Required work> Read through the lines below and copy the ones holding the string "مكافحة".

Source data>
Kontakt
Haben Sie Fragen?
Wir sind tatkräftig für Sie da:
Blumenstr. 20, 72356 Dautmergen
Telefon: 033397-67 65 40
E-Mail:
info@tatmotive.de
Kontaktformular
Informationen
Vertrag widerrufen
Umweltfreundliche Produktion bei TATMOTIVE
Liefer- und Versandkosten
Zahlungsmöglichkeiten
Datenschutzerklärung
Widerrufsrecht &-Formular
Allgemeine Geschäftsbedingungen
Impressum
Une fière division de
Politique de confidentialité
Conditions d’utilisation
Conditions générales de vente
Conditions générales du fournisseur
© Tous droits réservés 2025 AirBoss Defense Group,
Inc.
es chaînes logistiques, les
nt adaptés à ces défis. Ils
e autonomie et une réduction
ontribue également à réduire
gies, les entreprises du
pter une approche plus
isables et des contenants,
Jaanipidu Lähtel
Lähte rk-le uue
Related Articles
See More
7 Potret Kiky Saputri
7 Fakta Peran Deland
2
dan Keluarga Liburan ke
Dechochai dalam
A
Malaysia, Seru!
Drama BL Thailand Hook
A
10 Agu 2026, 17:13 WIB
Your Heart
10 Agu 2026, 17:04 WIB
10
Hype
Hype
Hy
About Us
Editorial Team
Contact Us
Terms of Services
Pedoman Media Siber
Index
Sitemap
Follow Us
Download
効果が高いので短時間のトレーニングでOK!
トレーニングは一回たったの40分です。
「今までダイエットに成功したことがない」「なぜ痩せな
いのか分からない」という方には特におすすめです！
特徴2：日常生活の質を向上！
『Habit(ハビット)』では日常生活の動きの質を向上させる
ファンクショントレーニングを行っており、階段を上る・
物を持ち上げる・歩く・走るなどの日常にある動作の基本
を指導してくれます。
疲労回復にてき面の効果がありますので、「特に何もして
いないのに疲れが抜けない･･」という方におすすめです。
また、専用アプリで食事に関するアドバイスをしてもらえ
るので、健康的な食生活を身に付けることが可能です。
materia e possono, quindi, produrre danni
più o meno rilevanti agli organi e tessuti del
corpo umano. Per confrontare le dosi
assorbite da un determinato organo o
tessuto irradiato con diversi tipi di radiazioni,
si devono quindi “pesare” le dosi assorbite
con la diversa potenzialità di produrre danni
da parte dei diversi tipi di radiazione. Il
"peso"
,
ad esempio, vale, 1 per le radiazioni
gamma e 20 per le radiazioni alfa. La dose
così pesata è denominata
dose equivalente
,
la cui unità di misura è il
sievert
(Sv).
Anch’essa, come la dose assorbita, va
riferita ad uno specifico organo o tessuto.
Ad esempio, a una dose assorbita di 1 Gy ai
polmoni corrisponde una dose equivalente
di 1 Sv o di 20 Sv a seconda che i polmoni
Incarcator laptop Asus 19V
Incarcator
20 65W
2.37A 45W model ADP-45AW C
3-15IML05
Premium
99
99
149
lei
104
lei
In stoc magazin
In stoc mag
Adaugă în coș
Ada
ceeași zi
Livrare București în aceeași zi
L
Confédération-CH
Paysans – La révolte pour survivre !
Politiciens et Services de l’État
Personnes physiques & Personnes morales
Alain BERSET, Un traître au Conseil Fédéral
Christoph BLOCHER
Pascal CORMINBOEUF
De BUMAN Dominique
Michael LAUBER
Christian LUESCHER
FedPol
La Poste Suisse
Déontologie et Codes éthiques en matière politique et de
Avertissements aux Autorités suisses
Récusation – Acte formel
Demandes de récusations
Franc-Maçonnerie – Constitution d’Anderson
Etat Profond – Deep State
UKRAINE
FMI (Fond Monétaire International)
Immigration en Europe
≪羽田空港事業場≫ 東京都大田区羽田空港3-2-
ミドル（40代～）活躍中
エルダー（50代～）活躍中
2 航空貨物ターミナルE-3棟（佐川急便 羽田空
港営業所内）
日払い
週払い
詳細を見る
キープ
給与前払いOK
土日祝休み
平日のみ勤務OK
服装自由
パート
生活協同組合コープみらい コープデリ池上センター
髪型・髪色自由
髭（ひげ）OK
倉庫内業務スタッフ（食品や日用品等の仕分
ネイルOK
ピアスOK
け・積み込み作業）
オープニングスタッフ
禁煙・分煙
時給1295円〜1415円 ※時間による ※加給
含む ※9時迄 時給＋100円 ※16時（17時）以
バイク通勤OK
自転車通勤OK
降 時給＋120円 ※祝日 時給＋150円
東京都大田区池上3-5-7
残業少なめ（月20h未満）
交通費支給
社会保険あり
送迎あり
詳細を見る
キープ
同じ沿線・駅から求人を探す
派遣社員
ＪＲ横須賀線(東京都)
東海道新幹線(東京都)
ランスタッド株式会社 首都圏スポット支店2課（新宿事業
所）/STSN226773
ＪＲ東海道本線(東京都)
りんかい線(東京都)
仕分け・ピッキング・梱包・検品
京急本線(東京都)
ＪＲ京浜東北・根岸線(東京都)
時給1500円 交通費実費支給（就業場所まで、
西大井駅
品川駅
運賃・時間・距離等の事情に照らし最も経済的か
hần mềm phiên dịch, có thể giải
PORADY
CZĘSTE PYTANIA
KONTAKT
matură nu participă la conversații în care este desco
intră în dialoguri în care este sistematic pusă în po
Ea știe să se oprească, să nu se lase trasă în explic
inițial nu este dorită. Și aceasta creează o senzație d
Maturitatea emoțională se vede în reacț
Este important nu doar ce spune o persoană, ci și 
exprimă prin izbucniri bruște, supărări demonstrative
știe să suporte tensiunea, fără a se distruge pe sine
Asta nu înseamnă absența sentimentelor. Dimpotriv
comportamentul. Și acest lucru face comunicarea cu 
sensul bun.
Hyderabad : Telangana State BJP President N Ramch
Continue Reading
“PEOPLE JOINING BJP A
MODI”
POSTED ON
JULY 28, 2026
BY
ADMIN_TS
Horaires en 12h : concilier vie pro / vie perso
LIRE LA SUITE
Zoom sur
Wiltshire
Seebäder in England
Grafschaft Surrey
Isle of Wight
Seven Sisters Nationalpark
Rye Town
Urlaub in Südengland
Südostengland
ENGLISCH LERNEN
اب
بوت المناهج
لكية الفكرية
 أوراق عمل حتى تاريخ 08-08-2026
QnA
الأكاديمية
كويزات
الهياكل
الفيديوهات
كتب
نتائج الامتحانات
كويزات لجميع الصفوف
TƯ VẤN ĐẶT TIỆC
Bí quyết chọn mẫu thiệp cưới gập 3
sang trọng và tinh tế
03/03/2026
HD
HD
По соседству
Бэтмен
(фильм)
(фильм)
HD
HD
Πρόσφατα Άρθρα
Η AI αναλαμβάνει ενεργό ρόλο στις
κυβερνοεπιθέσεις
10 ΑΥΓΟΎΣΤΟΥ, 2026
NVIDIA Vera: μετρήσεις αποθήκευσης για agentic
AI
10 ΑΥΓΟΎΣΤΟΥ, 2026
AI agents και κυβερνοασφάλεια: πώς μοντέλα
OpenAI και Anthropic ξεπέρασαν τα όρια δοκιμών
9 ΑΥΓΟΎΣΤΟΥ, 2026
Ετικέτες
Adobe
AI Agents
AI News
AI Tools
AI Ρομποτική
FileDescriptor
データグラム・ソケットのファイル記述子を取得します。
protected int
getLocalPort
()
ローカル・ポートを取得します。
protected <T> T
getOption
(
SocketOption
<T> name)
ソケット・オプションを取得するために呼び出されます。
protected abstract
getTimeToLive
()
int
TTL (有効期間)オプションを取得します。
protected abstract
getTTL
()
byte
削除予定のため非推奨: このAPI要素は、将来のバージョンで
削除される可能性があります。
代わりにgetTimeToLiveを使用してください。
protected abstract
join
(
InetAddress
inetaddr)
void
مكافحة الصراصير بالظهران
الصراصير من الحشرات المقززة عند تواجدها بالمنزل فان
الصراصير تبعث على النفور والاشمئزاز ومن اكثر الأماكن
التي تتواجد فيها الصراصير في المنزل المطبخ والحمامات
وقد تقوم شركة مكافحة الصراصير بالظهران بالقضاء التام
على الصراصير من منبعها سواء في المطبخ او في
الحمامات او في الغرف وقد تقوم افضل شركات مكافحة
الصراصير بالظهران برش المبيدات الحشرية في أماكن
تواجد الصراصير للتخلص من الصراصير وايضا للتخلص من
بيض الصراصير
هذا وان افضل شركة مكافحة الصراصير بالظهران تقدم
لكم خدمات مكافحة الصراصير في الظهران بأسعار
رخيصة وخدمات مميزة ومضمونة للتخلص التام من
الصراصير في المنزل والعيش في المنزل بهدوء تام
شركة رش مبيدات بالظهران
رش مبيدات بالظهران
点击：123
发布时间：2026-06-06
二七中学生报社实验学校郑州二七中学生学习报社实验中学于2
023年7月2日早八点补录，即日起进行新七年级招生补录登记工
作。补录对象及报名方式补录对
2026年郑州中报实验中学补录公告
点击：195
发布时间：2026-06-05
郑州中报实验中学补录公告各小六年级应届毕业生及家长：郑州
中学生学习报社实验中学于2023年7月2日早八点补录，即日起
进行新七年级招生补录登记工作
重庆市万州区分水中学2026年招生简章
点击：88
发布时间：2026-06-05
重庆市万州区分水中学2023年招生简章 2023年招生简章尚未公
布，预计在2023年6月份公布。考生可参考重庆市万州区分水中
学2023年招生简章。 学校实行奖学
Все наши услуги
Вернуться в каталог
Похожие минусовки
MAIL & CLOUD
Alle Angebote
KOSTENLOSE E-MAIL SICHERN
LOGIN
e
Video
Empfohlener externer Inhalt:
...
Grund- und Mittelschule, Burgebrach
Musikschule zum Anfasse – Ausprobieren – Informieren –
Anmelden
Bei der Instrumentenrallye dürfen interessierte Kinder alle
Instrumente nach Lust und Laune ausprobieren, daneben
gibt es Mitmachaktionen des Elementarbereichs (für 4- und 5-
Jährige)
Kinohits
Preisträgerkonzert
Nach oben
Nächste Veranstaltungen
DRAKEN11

Your solution>
مكافحة الصراصير بالظهران
وقد تقوم شركة مكافحة الصراصير بالظهران بالقضاء التام
الحمامات او في الغرف وقد تقوم افضل شركات مكافحة
هذا وان افضل شركة مكافحة الصراصير بالظهران تقدم
لكم خدمات مكافحة الصراصير في الظهران بأسعار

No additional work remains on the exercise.